Hard times hit home for housing developer
By Terry Hillig
ST. LOUIS POST-DISPATCH
GLEN CARBON — Prime Development Inc., a major commercial and residential developer and builder in the Edwardsville-Glen Carbon-Troy area for a decade, has all but disappeared, leaving behind partly completed homes and subdivisions and a host of unpaid lenders and subcontractors.
Attempts to contact the company’s two top officials were unsuccessful, but an attorney for the company on Saturday blamed a stagnant housing market for the company’s problems.
The company’s telephones are disconnected. Its former office in Club Centre in Edwardsville is closed. The company has an office on South State Route 159 in Glen Carbon, but there is no sign outside, and the doors were locked Friday morning. A worker at a neighboring business said there is seldom anyone in the office.
More than 200 mechanic’s liens have been filed against Prime in Madison County. Subtracting those that have been released or forfeited, it appears that about 100 are pending.

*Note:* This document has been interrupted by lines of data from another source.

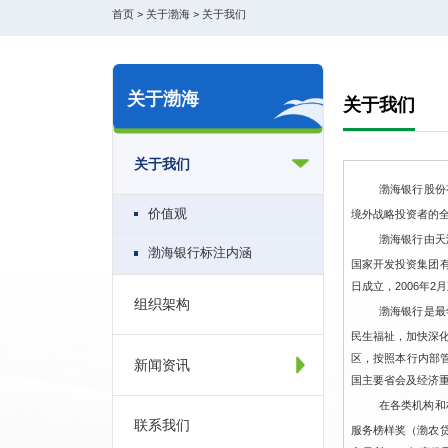
首页
>
关于渤海
>
关于我们
关于渤海
关于我们
关于我们
渤海银行股份
价值观
境外战略投资者的
渤海银行由天
渤海银行标注内涵
国家开发投资集团
日成立，2006年2
组织架构
渤海银行是最
民生福祉，加快深
区，
按照本行内部
新闻资讯
国主要省会及经济
在各类机构和
联系我们
服务榜样奖（渤农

Records in the Illinois secretary of state’s office list Patrick A. Parker of Godfrey as Prime Development’s president and Steven F. Gardner of Edwardsville as its secretary.

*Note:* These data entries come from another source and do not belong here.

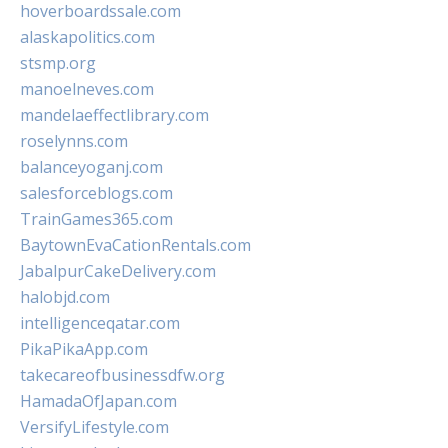
hoverboardssale.com
alaskapolitics.com
stsmp.org
manoelneves.com
mandelaeffectlibrary.com
roselynns.com
balanceyoganj.com
salesforceblogs.com
TrainGames365.com
BaytownEvaCationRentals.com
JabalpurCakeDelivery.com
halobjd.com
intelligenceqatar.com
PikaPikaApp.com
takecareofbusinessdfw.org
HamadaOfJapan.com
VersifyLifestyle.com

Efforts to contact the men were unsuccessful.
The village of Glen Carbon has been paying the company’s power bills to prevent the shutdown of drainage pumps that protect the partly developed Fairfield subdivision.

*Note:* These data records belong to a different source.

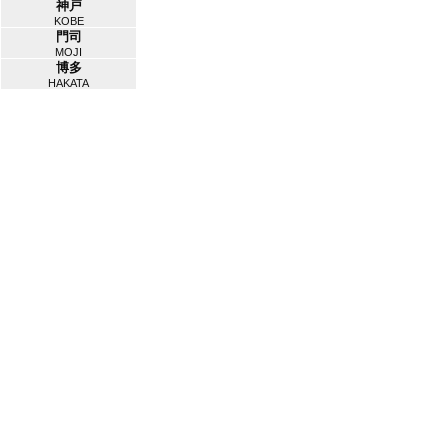
神戸
KOBE
門司
MOJI
博多
HAKATA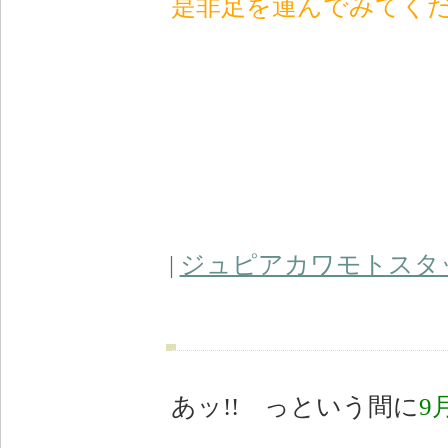
是非足を運んでみてく
|
ジュピアカワモトスタ
あッ!! っという間に
9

Edwardsville police filed seven misdemeanor charges of criminal housing management against Prime last month, alleging that conditions at seven building sites in the Willow Creek III subdivision posed threats to health and safety.
Eileen and David Schade were the first to buy a home on Coles Court in Willow Creek III in 2003. Eileen Schade said there were problems from the start. The front porch sank, and it took more than two months to get it repaired, she said.
Four years later, seven houses near the Schades’ home remain unfinished and apparently unsold. One of the houses is boarded up.
“You’re looking at a subdivision of $300,000-plus homes, and they let the weeds grow,” she said.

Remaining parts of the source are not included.